It’s very thin pickings for fans of physical Qwerty keyboards in these touch-sensitive mobile times. But for those few who remain hung up on the caress of plastic keys under their fingertips there’s soon to be one more option to consider — given the BlackBerry Priv has just gone up for pre-order in the U.S., Canada and the U.K., with shipping slated to start on November 6.
The handset is priced at $700 in the U.S., which positions it towards the high end of the Android smartphone price range — so BlackBerry is clearly hoping the lure of physical keys will be enough of a differentiator to poach buyers who might otherwise have shelled out for a top-of-the-range Samsung Galaxy (or similar).
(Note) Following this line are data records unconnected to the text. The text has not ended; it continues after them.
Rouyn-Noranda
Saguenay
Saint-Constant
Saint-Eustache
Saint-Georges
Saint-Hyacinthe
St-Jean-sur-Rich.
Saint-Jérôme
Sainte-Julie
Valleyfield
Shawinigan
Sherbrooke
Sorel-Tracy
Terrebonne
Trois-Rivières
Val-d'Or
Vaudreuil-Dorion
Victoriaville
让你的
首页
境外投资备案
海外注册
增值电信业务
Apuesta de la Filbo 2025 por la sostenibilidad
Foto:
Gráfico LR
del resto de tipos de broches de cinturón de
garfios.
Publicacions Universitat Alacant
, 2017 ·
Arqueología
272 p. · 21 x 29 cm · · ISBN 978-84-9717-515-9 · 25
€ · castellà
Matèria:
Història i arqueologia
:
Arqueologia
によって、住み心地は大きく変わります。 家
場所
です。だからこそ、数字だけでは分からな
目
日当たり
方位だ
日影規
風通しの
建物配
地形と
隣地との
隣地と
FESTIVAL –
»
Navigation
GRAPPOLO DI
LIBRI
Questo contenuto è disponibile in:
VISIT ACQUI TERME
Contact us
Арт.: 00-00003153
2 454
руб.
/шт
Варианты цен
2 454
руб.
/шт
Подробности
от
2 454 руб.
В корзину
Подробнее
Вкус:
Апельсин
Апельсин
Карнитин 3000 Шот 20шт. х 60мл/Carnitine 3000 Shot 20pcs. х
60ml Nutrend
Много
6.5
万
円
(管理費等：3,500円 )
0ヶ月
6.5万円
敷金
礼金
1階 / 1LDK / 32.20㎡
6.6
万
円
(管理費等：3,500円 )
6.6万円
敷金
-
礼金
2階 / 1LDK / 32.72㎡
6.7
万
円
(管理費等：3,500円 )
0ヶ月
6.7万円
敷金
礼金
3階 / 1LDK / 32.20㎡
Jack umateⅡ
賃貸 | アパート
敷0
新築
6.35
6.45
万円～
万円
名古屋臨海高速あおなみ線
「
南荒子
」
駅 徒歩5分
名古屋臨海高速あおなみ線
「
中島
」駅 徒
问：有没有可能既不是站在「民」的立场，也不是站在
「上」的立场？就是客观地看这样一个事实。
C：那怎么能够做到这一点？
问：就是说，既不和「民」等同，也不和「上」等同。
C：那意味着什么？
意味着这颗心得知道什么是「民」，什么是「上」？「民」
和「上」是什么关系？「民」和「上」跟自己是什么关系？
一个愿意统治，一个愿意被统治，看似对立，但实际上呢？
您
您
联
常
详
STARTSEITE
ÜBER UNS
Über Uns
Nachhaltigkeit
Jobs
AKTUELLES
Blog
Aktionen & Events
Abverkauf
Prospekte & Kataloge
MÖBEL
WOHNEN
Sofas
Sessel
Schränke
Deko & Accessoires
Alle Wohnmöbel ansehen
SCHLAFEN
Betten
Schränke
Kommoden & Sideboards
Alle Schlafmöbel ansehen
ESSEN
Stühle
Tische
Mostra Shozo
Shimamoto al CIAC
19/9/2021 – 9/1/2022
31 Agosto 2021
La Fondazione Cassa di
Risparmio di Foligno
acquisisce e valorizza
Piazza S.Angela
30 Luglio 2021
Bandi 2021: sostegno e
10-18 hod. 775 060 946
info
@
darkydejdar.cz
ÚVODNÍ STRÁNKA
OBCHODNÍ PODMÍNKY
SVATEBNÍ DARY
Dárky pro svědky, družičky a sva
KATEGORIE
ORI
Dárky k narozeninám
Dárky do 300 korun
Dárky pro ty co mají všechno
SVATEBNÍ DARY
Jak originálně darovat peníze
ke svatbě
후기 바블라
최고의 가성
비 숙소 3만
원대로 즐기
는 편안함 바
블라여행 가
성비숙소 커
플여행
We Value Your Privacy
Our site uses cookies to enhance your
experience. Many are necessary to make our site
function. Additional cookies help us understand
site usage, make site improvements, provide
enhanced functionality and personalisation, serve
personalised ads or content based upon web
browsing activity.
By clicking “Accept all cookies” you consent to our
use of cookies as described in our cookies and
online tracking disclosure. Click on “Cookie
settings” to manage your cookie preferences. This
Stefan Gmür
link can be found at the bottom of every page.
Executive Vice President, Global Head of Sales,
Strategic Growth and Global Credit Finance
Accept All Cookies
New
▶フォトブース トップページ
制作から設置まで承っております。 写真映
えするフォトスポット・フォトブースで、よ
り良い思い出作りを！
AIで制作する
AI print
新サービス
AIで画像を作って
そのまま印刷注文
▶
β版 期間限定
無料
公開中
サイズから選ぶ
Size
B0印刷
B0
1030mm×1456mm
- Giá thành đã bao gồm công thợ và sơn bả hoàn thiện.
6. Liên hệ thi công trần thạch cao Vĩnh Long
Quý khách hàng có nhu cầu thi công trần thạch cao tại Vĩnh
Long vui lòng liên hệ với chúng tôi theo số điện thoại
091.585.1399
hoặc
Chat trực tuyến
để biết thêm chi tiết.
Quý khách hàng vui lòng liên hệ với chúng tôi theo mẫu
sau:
BlackBerry CEO John Chen confirmed myriad leaks of the imminent landing of an Android-powered BlackBerry late last month, demoing the touch-slider device to BNN. So yes the phone is a cake-and-eat it approach, with both keyboard and touchscreen in one package — provided you don’t mind a little heft in the hand (and a little BlackBerry branding on your handset).
On the heft side BlackBerry is at least compensating for a little thickness around the phone’s waist by sticking a beefy battery (3,410mAh) under the hood, albeit this is non-removable — unlike in the case of those BlackBerrys of yore.
The Priv has one more trick up its sleeve that might appeal to erstwhile Samsung buyers: a microSD card slot for user expandable storage of up to 2TB. Samsung’s recent flagships dropped the microSD card slot in favor of a more slender form factor — a move which wasn’t universally popular with their fan-base to say the least.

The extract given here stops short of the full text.